◆ **WORK ITEM**
Every line below that has "استفاده" in it should be copied.

◆ **DATA PROVIDED**
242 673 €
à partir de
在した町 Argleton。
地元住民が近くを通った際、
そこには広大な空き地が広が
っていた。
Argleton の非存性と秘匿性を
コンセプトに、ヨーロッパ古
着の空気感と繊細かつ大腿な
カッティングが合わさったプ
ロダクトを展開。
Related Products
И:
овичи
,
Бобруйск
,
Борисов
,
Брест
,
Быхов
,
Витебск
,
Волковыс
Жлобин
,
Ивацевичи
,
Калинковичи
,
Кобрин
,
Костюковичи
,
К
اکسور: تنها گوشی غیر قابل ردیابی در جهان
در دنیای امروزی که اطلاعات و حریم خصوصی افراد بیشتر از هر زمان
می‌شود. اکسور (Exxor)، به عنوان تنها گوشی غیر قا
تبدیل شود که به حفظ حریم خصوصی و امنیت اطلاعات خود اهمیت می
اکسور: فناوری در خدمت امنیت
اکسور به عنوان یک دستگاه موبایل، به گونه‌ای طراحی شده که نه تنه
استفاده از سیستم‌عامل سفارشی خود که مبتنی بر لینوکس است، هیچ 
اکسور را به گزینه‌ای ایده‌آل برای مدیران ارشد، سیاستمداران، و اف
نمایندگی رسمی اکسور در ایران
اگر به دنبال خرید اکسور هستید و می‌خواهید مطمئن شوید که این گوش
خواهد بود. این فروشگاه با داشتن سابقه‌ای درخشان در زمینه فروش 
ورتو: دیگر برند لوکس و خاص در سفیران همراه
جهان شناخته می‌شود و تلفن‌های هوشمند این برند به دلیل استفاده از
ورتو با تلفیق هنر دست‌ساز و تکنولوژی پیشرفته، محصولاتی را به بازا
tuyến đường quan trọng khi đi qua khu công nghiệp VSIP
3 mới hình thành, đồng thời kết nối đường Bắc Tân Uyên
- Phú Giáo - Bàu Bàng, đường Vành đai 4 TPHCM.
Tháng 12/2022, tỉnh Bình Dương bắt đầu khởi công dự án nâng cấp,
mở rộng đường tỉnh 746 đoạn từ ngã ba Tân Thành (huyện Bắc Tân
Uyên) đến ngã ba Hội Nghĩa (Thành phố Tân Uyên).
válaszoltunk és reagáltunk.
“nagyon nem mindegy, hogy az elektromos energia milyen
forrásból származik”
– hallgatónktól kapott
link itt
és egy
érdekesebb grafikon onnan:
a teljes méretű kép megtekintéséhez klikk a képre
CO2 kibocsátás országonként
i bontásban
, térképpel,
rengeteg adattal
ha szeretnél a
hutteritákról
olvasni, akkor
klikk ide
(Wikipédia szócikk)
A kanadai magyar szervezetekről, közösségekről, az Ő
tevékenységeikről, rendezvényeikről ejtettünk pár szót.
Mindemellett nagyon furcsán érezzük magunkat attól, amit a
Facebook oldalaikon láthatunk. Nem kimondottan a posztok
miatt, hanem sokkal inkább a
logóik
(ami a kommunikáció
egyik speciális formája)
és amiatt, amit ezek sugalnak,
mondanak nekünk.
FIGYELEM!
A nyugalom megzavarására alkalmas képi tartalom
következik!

--

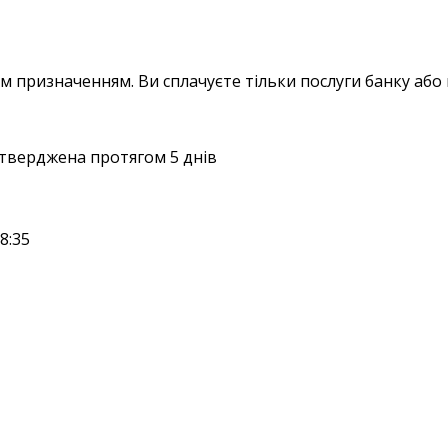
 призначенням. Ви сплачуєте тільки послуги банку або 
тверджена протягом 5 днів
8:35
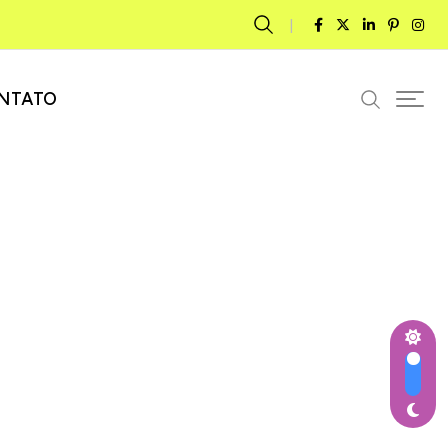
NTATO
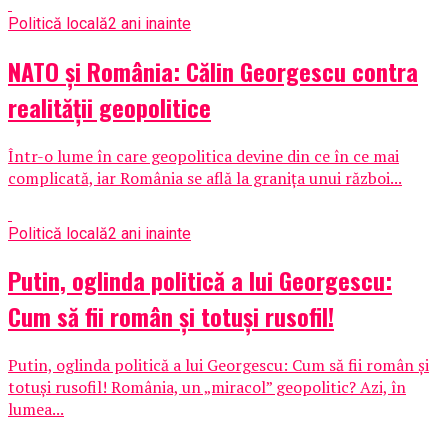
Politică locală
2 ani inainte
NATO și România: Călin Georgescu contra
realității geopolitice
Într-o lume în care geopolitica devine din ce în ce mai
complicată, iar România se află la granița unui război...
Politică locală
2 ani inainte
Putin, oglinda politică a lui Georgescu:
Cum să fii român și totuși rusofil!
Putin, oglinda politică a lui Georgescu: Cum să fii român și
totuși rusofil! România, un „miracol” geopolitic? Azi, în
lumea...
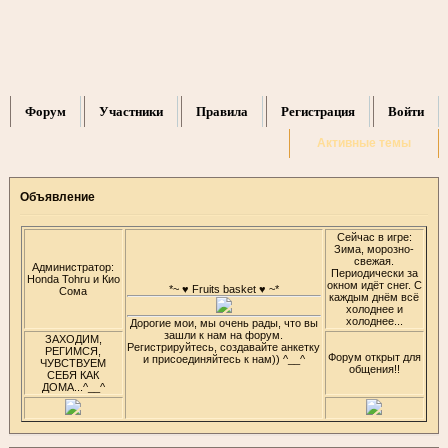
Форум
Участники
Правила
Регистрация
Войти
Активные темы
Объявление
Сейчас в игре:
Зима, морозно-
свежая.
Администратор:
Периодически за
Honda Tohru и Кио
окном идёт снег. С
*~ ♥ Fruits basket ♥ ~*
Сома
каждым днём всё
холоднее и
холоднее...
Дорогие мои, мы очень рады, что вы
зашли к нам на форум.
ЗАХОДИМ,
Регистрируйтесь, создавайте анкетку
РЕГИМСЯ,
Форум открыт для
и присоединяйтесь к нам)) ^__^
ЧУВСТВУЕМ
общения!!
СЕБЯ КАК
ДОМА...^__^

◆ **OUTPUT FOR THIS EXERCISE**
استفاده از سیستم‌عامل سفارشی خود که مبتنی بر لینوکس است، هیچ 
جهان شناخته می‌شود و تلفن‌های هوشمند این برند به دلیل استفاده از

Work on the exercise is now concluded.